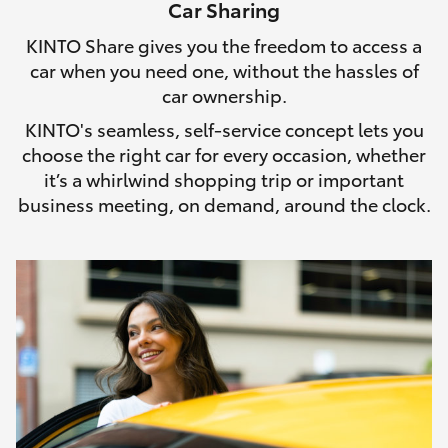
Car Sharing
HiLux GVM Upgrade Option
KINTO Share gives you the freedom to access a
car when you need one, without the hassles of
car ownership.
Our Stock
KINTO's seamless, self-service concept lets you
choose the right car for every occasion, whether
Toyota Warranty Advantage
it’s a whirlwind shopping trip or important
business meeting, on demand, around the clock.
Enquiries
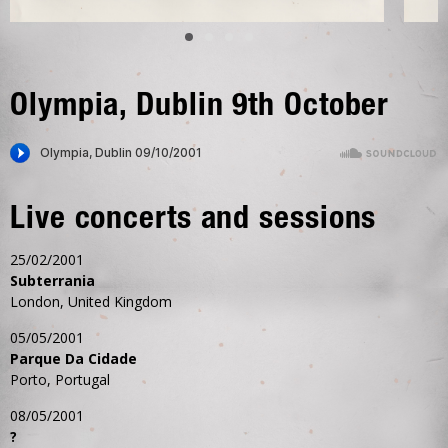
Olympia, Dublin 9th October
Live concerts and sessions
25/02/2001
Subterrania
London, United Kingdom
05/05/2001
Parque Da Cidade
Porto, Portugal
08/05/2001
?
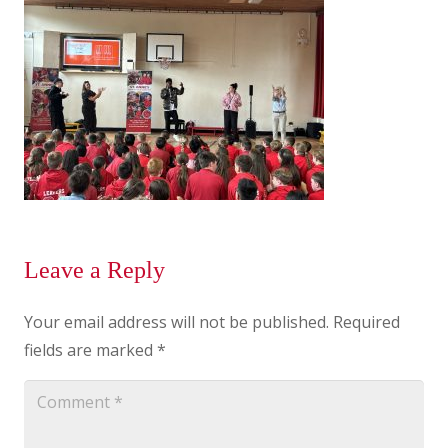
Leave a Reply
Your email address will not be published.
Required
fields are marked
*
= = = = = = =
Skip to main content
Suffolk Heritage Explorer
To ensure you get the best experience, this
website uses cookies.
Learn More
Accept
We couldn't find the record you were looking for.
= = = = = = =
» Work request: Where a line in the entries holds the word "KINTO", copy that line.

» Result of this task:
KINTO Share gives you the freedom to access a
KINTO's seamless, self-service concept lets you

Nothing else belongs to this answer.